Fluorescence was read at a excitation wavelength of 530 nm and emission wavelength of 590 nm on a computer-controlled fluorometer (Spectramax Gemini EM, Molecular Devices). The percent growth inhibition achieved by the compound was calculated according to standard methods and expressed as IC ₉₀ (μg / ml), defined as the 90% inhibitory concentration for bacterial growth. The results are shown in Table 6.

D.2. In vitro method for testing compounds for antibacterial activity against strain M. Smegmatis ATCC607

Sterile 96-well plastic microtiter plates were filled with 180 μl of deionized water and supplemented with 0.25% BSA. Compound stock (7.8 × final test concentration) was then added to a series of duplicate wells in column 2 at a dose of 45 μl to assess its efficacy on bacterial growth. A series of 5-fold dilutions (45 μl in 180 μl) were prepared directly in microtiter plates of columns 2-11 using a custom robot system (Zymark Corp., Hopkinton, Mass.). Pipette tips were exchanged after every three dilutions to minimize pipetting errors with highly hydrophobic compounds. Untreated control samples containing inoculum (column 1) and no inoculum (column 12) were included in each microtiter plate. Approximately 250 CFU / well of bacterial inoculum was added to columns A through H except column 12 at a dose of 100 μl in 2.8 × Mueller-Hinton broth medium. Equal amounts of broth medium without inoculum were added to columns 12 in columns A through H. Cultures were incubated at 37 ° C. for 48 hours in a 5% CO ₂ wet atmosphere (incubator with open air valve and continuously ventilated). Two days after the incubation was over, the bacterial growth was quantified by immunofluorescence. Accordingly, Alamar Blue (10 ×) was added to all wells at a dose of 20 μl and the microtiter plate was incubated at 50 ° C. for 2 more hours.

Fluorescence was read (30 gains) with an excitation wavelength of 530 nm and emission wavelength of 590 nm in a computer-controlled fluorometer (Cytofluor, Biosearch). Percent proliferation inhibition achieved by the compound was calculated according to standard methods and expressed as IC ₉₀ (μg / ml), defined as the 90% inhibitory concentration for bacterial growth. The results are shown in Table 6.

D.3. In vitro methods for testing compounds for antibacterial activity against various nonmycobacteria

Preparation of Bacterial Suspensions for Susceptibility Testing:

The bacteria used in this study were grown overnight with stirring at 37 ° C. in a flask containing 100 ml Mueller-Hinton broth (Becton Dickinson-catalog No. 275730) in sterile deionized water. Stock (0.5 mL / tube) was stored at −70 ° C. until use. Bacterial titers were performed on microtiter plates to detect TCID ₅₀ , where TCID ₅₀ represents the dilution that caused bacterial growth to 50% of the inoculation medium.

In general, an inoculum level of approximately 100 TCID ₅₀ was used for the sensitivity test.

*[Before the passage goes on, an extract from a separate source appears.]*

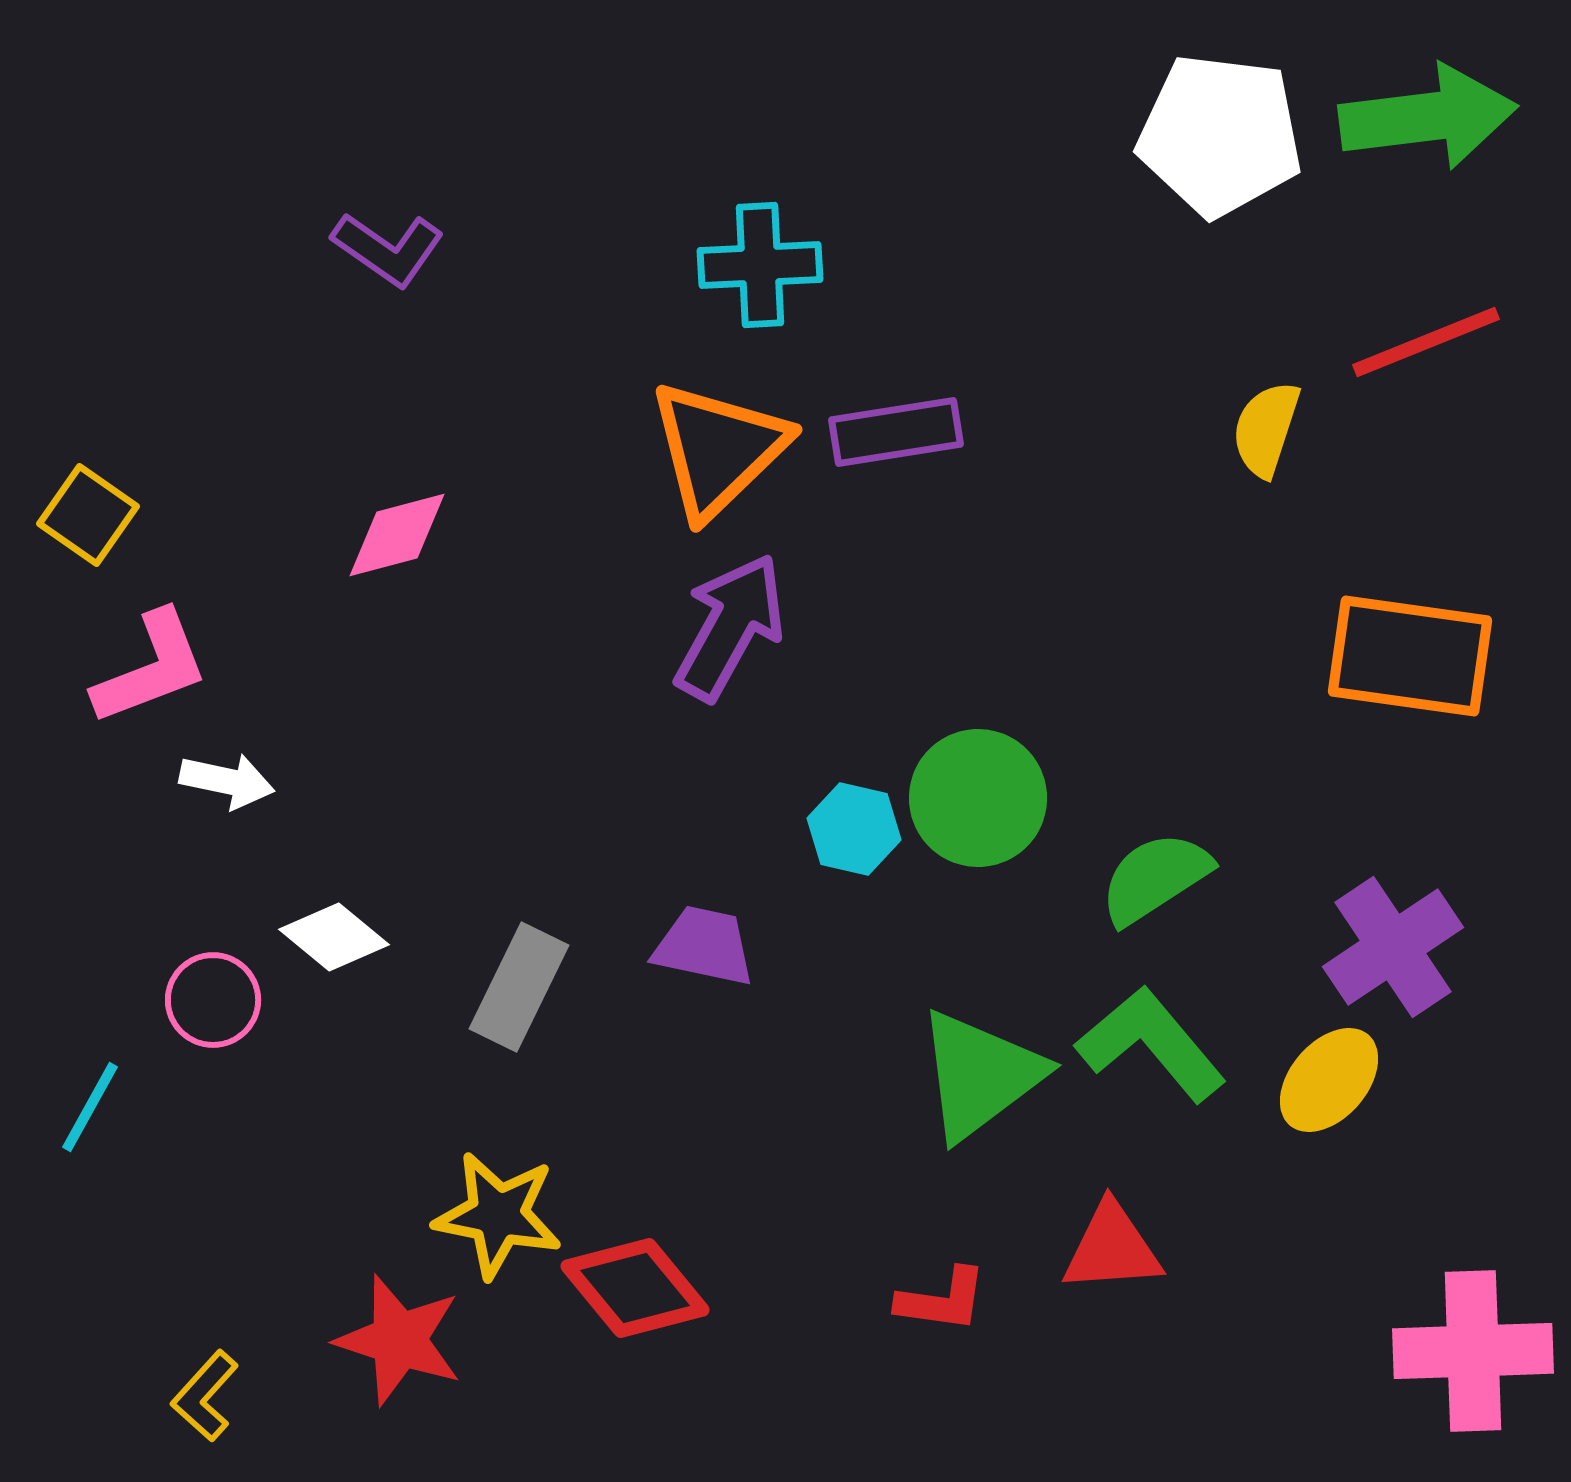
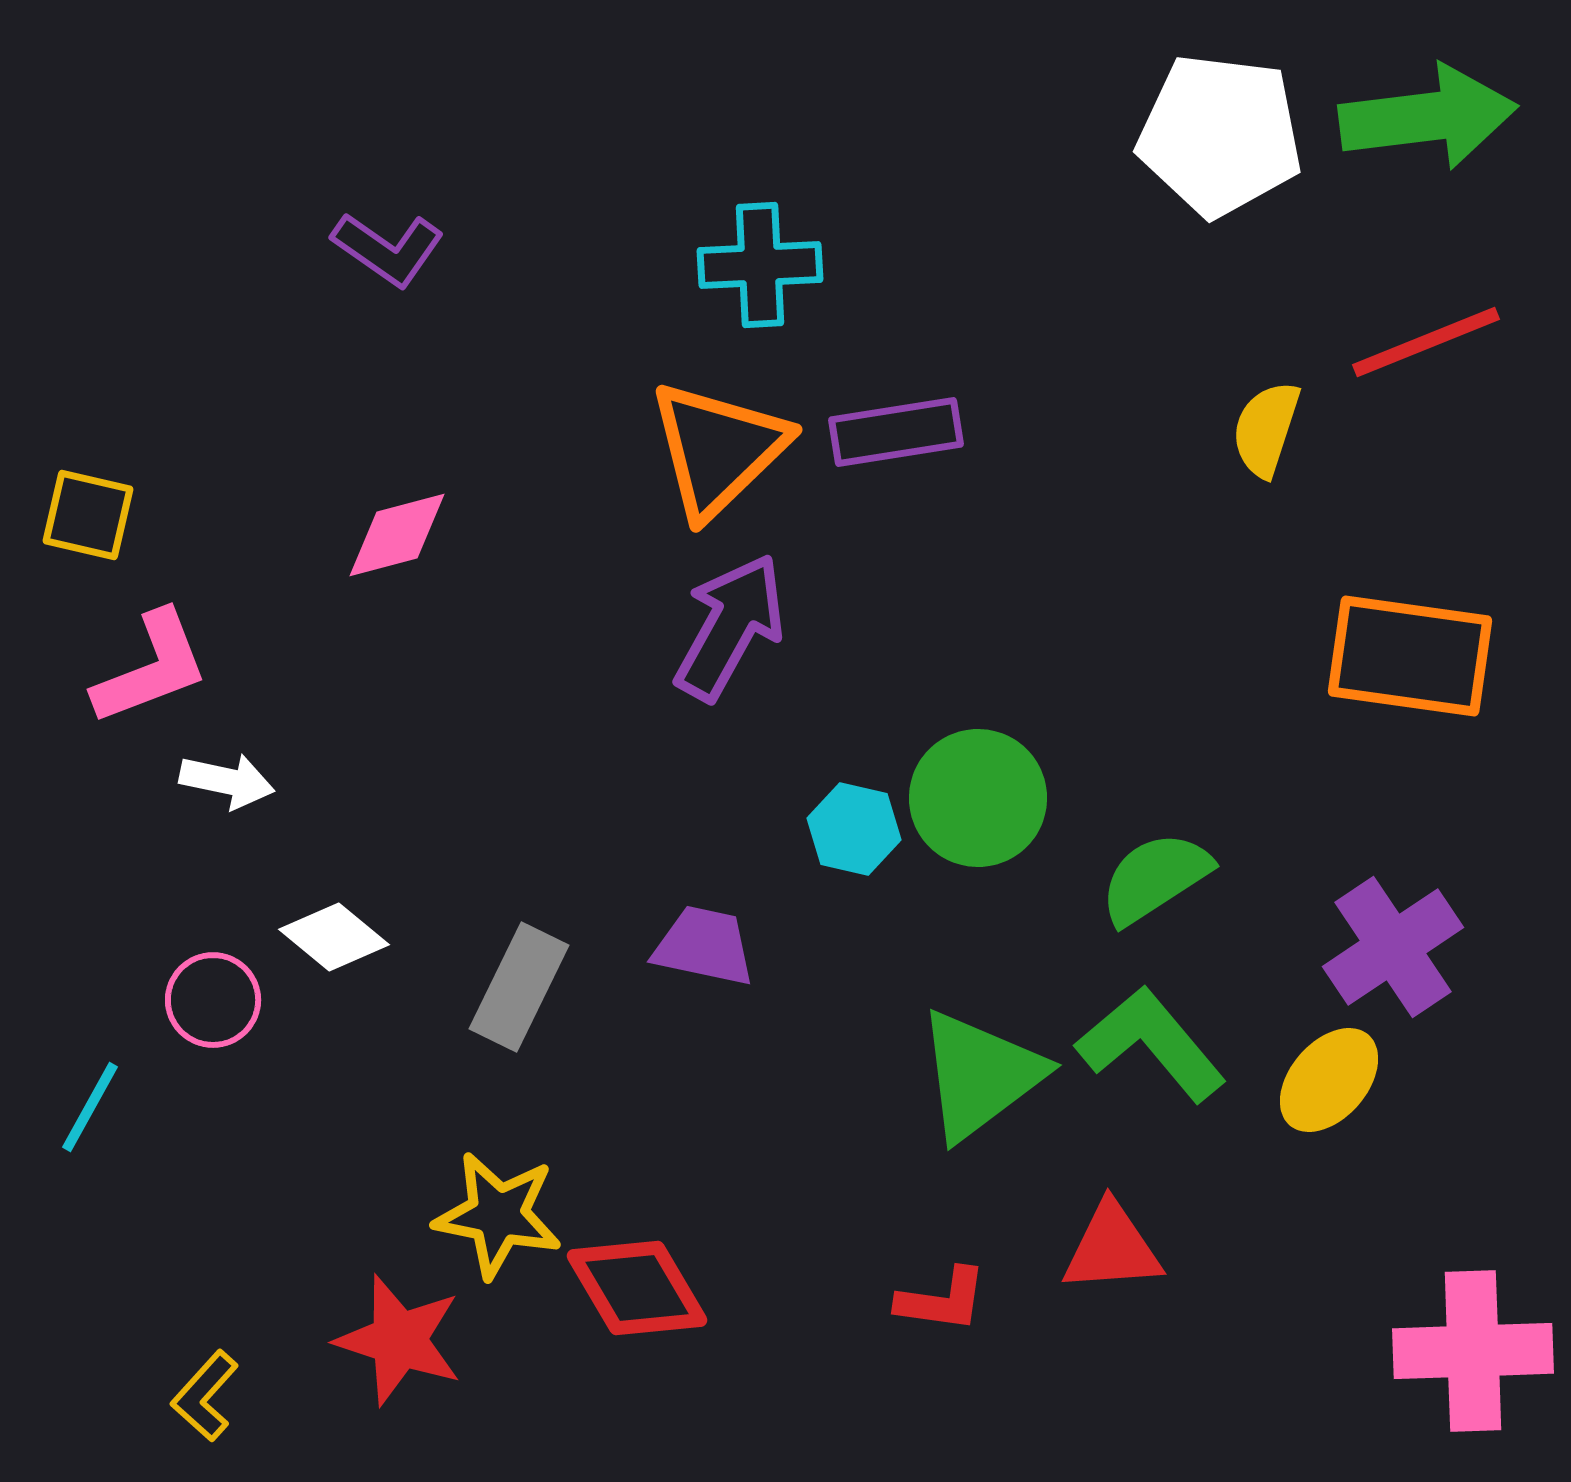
yellow square: rotated 22 degrees counterclockwise
red diamond: moved 2 px right; rotated 9 degrees clockwise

Antibacterial Susceptibility Test: IC ₉₀  Measure

Microtiter Plate Analysis

Sterile 96-well plastic microtiter plates were filled with 180 μl of sterile deionized water supplemented with 0.25% BSA. A stock solution of the compound (7.8 × final test concentration) was then added to column 2 in 45 μl volume. Serial 5-fold dilutions (45 μl in 180 μl) were prepared directly on microtiter plates from column 2 to column 11. An untreated control sample (column 1) containing an inoculum and an untreated control sample (column 12) without it was included in each microtiter plate. Depending on the type of bacteria, about 10-60 CFU / well of bacterial inoculum (100 TCID50) was added to columns A-H except column 12 in a volume of 100 μl in 2.8 × Müller-Hinton broth medium. Equal amounts of broth medium without inoculum were added to columns 12 in columns A through H. The cultures were incubated at 37 ° C. for 24 hours in normal atmosphere (incubator with open air valve and continuously ventilated). After incubation and one day after inoculation, bacterial growth was measured by immunofluorescence. Thus, 3 hours after inoculation, resazurin (0.6 mg / ml) was added to all wells at a dose of 20 μl and the microtiter plate was reincubated overnight. There was bacterial growth as the color changed from blue to pink. Fluorescence was read at an excitation wavelength of 530 nm and emission wavelength of 590 nm on a computer-controlled fluorometer (Cytofluor Biosearch). The percent inhibition of growth achieved by the compound was calculated according to standard methods. IC ₉₀ (expressed in μg / ml) is defined as the 90% inhibitory concentration on bacterial growth. The results are shown in Table 6.

Agar dilution method

MIC ₉₉ levels (minimum concentrations to achieve 99% inhibition of bacterial growth) can be measured by performing standard agar dilution methods according to the NCCLS standard ^* , wherein the medium used comprises Müller-Hinton agar.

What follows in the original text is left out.